Section 143(11) of the Companies Act, 2013, gives power to the Central Government to specify certain matters to be included in the Auditor’s report in consultation with National Financial Reporting Authority (NFRA). NFRA is an independent regulatory body for regulating the audit and accounting profession in India and it was constituted under section 132 of the Companies Act, 2013.

CARO 2020 consists of 4 Paragraphs and are as follows:

Para 1 Short title, Application and Commencement
Para 2 Auditor’s report to contain matters specified in para 3 and 4
Para 3 Matters to be included in auditor’s report
Para 4 Reasons to be stated for unfavourable or qualified answers

Para 1 : Short title, Application and Commencement

Short title : Companies (Auditor’s Report) Order, 2020

Application : It shall apply to every company including a foreign company except the following

(i) a banking company as defined in clause (c) of section 5 of the Banking Regulation Act, 1949;

(ii) an insurance company as defined under the Insurance Act,1938;

(iii) a company licensed to operate under section 8 of the Companies Act;

(iv) a One Person Company as defined in clause (62) of section 2 of the Companies Act and a small company as defined in clause (85) of section 2 of the Companies Act; and

(v) a private limited company, not being a subsidiary or holding company of a public company, having

  • a paid up capital and reserves and surplus less than or equal to Rs.1 crore as on the balance sheet date and
  • total borrowings less than or equal to Rs.1 crore from any bank or financial institution at any point of time during the financial year and
  • total revenue as disclosed in Scheduled III to the Companies Act (including revenue from discontinuing operations) less than or equal to Rs.10 crore during the financial year as per the financial statements.

In short, if all the three conditions above are satisfied then CARO does not applies to the private limited company.

Commencement : CARO 2020 is applicable for all statutory audits commencing on or after 1 April 2020. i.e from Financial Year 2020 – 2021

Para 2 : Auditor’s report to contain matters specified in para 3 and 4

Every report made by the auditor to which this order applies shall in addition, contain the matters specified in paragraphs 3 and 4.

Para 3 : Matters to be included in auditor’s report

The auditor’s report (CARO 2020) shall include a statement on the following matters, namely:

  • Details of tangible and intangible assets
  • Details of inventory and working capital
  • Details of investments, any guarantee or security or advances or loans given
  • Compliance in respect of a loan to directors
  • Compliance in respect of deposits accepted
  • Maintenance of costing records
  • Deposit of statutory liabilities
  • Unrecorded income
  • Default in repayment of borrowings
  • Funds raised and utilization
  • Fraud and whistle-blower complaints
  • Compliance by a Nidhi
  • Compliance on transactions with related parties
  • Internal audit system
  • Non-cash dealings with directors
  • Registration under section 45-IA of RBI Act, 1934
  • Cash losses
  • Resignation of statutory auditors
  • Material uncertainty on meeting liabilities
  • Transfer to fund specified under Schedule VII of Companies Act, 2013
  • Qualifications or adverse auditor remarks in other group companies

Para 4 : Reasons to be stated for unfavourable or qualified answers

In a case where the auditor’s answer to any of the requirements mentioned in para 3 is unfavourable or negative, then the auditor’s report shall also state the reason for such unfavourable or qualified answer.
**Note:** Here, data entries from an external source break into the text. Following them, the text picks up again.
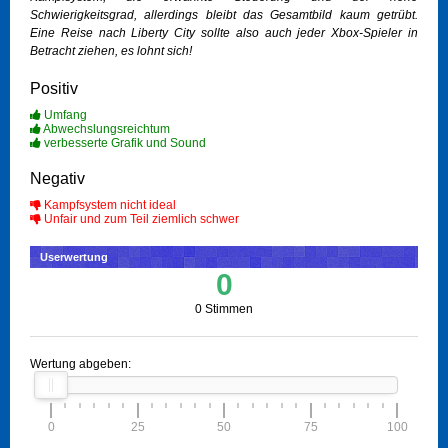
Schwierigkeitsgrad, allerdings bleibt das Gesamtbild kaum getrübt.
Eine Reise nach Liberty City sollte also auch jeder Xbox-Spieler in
Betracht ziehen, es lohnt sich!
Positiv
Umfang
Abwechslungsreichtum
verbesserte Grafik und Sound
Negativ
Kampfsystem nicht ideal
Unfair und zum Teil ziemlich schwer
Userwertung
0
0 Stimmen
Wertung abgeben:
0
25
50
75
100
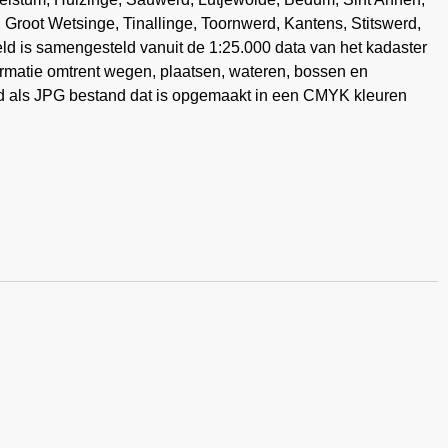
 Groot Wetsinge, Tinallinge, Toornwerd, Kantens, Stitswerd,
d is samengesteld vanuit de 1:25.000 data van het kadaster
formatie omtrent wegen, plaatsen, wateren, bossen en
d als JPG bestand dat is opgemaakt in een CMYK kleuren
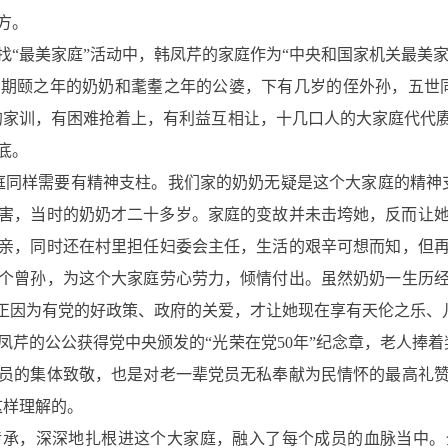
方。
“最美家庭”活动中，韩凤芹的家庭作为“中央和国家机关最美家
颐之年的奶奶和耄耋之年的公婆，下有几岁的侄外孙，五世同
的家训，有困难抢着上，有利益互相让，十几口人的大家庭代代
底。
同样需要有精神支柱。我们家的奶奶无疑是这个大家庭的精神支
被杀害，当时的奶奶才二十多岁。家庭的变故并未击垮她，反而让
亲，同时还在村里担任妇委会主任，生活的艰辛可想而知，但
个曾孙，为这个大家庭劳心劳力，倾情付出。虽然奶奶一生历
，正因为有党的好政策、政府的关爱，才让她现在享有天伦之乐、
的公公获得党中央颁发的“光荣在党50年”纪念章，老人捧着
党员的集体致敬，也是对老一辈党员无私奉献为民情怀的最高礼
这样理解的。
，深深地扎根进这个大家庭，融入了每个成员的血脉当中。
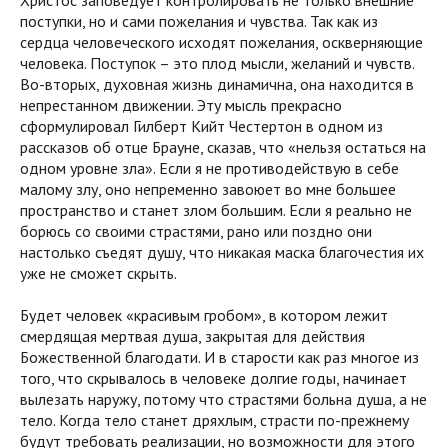
поступки, но и сами пожелания и чувства. Так как из
сердца человеческого исходят пожелания, оскверняющие
человека. Поступок – это плод мысли, желаний и чувств.
Во-вторых, духовная жизнь динамична, она находится в
непрестанном движении. Эту мысль прекрасно
сформулировал Гилберт Кийт Честертон в одном из
рассказов об отце Брауне, сказав, что «нельзя остаться на
одном уровне зла». Если я не противодействую в себе
малому злу, оно непременно завоюет во мне большее
пространство и станет злом большим. Если я реально не
борюсь со своими страстями, рано или поздно они
настолько съедят душу, что никакая маска благочестия их
уже не сможет скрыть.
Будет человек «красивым гробом», в котором лежит
смердящая мертвая душа, закрытая для действия
Божественной благодати. И в старости как раз многое из
того, что скрывалось в человеке долгие годы, начинает
вылезать наружу, потому что страстями больна душа, а не
тело. Когда тело станет дряхлым, страсти по-прежнему
будут требовать реализации, но возможности для этого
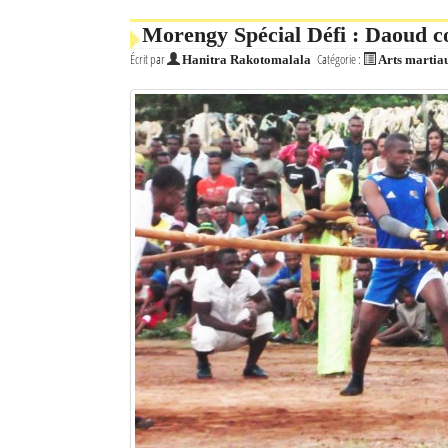
Morengy Spécial Défi : Daoud c
Écrit par
Catégorie :
Hanitra Rakotomalala
Arts martia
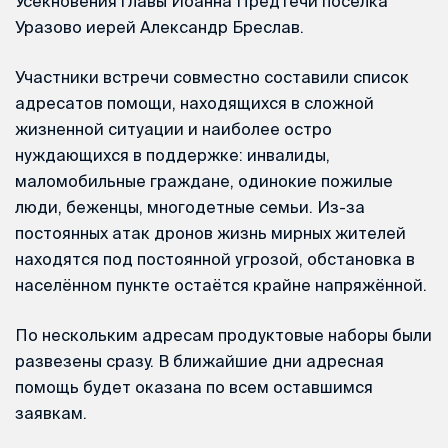
Усекновения главы Иоанна Предтечи посёлка
Уразово иерей Александр Бреслав.
Участники встречи совместно составили список
адресатов помощи, находящихся в сложной
жизненной ситуации и наиболее остро
нуждающихся в поддержке: инвалиды,
маломобильные граждане, одинокие пожилые
люди, беженцы, многодетные семьи. Из-за
постоянных атак дронов жизнь мирных жителей
находятся под постоянной угрозой, обстановка в
населённом пункте остаётся крайне напряжённой.
По нескольким адресам продуктовые наборы были
развезены сразу. В ближайшие дни адресная
помощь будет оказана по всем оставшимся
заявкам.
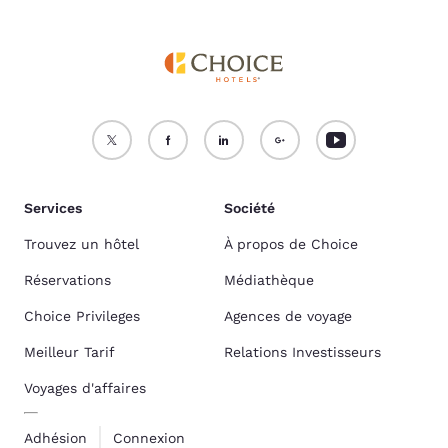
Services
Société
Trouvez un hôtel
À propos de Choice
Réservations
Médiathèque
Choice Privileges
Agences de voyage
Meilleur Tarif
Relations Investisseurs
Voyages d'affaires
Adhésion
Connexion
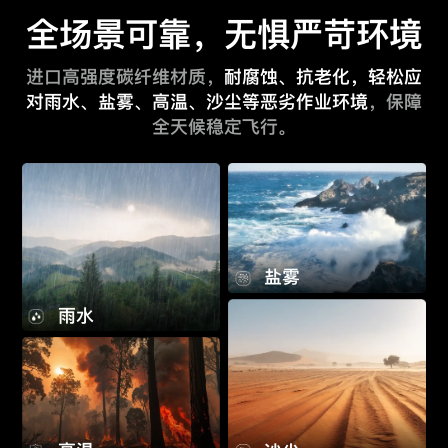
全场景可靠，无惧严苛环境
进口高强度碳纤维材质，
耐腐蚀、抗老化，轻松应
对雨水、盐雾、高温、沙尘等恶劣作业环境
，保障
全天候稳定飞行。
盐雾
雨水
Also, in a case where the auditor is unable to express any opinion on any specified matter, the report shall indicate such fact along with the reasons as to why it is not possible for the auditor to give an opinion on the same.

Detailed Reporting Under Each Clause of Para 3

(i) Details of tangible and intangible assets

  • whether the company is maintaining proper records showing full particulars, including quantitative details and situation of tangible (Property, Plant and Equipment) and intangible assets.
  • whether these Property, Plant and Equipment have been physically verified by the management at reasonable intervals; whether any material discrepancies were noticed on such verification and if so, whether the same have been properly dealt with in the books of account.
  • whether the title deeds of all the immovable properties (other than properties where the company is the lessee and the lease agreements are duly executed in favour of the lessee) disclosed in the financial statements are held in the name of the company, if not, provide the details thereof in the format below.
Description of property Gross carrying value Held in name of Whether promoter, director or their relative or employee Period held – indicate range, where appropriate Reason for not being held in name of company*
xxx xxx xxx xxx xxx *also indicate if in dispute
  • whether the company has revalued its Property, Plant and Equipment (including Right of Use assets) or intangible assets or both during the year and, if so, whether the revaluation is based on the valuation by a Registered Valuer; specify the amount of change, if change is 10% or more in the aggregate of the net carrying value of each class of Property, Plant and Equipment or intangible assets; (the revaluation may be upwards or downwards).
  • whether any proceedings have been initiated or are pending against the company for holding any benami property under the Benami Transactions (Prohibition) Act, 1988 (45 of 1988) and rules made there under, if so, whether the company has appropriately disclosed the details in its financial statements.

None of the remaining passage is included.